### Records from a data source
Content starts

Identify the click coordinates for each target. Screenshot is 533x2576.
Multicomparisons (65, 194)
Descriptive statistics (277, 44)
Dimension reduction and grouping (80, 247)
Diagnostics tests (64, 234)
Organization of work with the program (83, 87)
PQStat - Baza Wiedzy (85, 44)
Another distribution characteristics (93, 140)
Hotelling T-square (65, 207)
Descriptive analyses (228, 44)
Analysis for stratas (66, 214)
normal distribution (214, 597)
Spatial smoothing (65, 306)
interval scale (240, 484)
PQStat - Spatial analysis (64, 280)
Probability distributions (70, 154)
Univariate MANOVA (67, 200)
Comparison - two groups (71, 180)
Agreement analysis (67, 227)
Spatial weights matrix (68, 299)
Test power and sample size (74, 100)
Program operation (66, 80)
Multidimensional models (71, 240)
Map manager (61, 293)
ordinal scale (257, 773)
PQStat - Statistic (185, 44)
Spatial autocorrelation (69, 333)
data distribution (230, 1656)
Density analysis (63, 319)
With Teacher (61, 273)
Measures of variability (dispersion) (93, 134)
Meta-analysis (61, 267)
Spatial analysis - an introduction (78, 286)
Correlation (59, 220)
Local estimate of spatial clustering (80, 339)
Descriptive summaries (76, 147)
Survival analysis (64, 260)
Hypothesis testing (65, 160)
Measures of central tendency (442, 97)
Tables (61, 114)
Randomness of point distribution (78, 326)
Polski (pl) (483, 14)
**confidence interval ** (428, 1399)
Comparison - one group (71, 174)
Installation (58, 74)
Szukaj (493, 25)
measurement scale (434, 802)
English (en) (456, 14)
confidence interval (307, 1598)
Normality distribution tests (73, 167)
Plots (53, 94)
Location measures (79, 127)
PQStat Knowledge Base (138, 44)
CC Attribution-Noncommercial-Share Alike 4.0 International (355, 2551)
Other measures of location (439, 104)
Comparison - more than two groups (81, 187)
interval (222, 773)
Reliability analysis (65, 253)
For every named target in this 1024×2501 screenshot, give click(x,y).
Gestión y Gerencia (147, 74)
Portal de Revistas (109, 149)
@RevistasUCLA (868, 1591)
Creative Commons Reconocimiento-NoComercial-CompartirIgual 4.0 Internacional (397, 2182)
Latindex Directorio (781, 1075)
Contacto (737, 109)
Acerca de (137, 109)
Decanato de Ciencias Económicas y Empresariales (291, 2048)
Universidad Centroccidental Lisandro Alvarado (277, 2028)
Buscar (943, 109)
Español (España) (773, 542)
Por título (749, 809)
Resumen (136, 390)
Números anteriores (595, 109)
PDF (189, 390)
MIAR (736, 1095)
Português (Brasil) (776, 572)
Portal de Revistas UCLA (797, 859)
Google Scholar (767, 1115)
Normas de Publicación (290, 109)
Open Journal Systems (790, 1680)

Content ends

### What to work on
Word for word, restate the lines of the data above that fall between the line holding "Descriptive analyses (228, 44)" and the line holding "With Teacher (61, 273)", inclusive, and no other lines.

### Solved problem
Descriptive analyses (228, 44)
Analysis for stratas (66, 214)
normal distribution (214, 597)
Spatial smoothing (65, 306)
interval scale (240, 484)
PQStat - Spatial analysis (64, 280)
Probability distributions (70, 154)
Univariate MANOVA (67, 200)
Comparison - two groups (71, 180)
Agreement analysis (67, 227)
Spatial weights matrix (68, 299)
Test power and sample size (74, 100)
Program operation (66, 80)
Multidimensional models (71, 240)
Map manager (61, 293)
ordinal scale (257, 773)
PQStat - Statistic (185, 44)
Spatial autocorrelation (69, 333)
data distribution (230, 1656)
Density analysis (63, 319)
With Teacher (61, 273)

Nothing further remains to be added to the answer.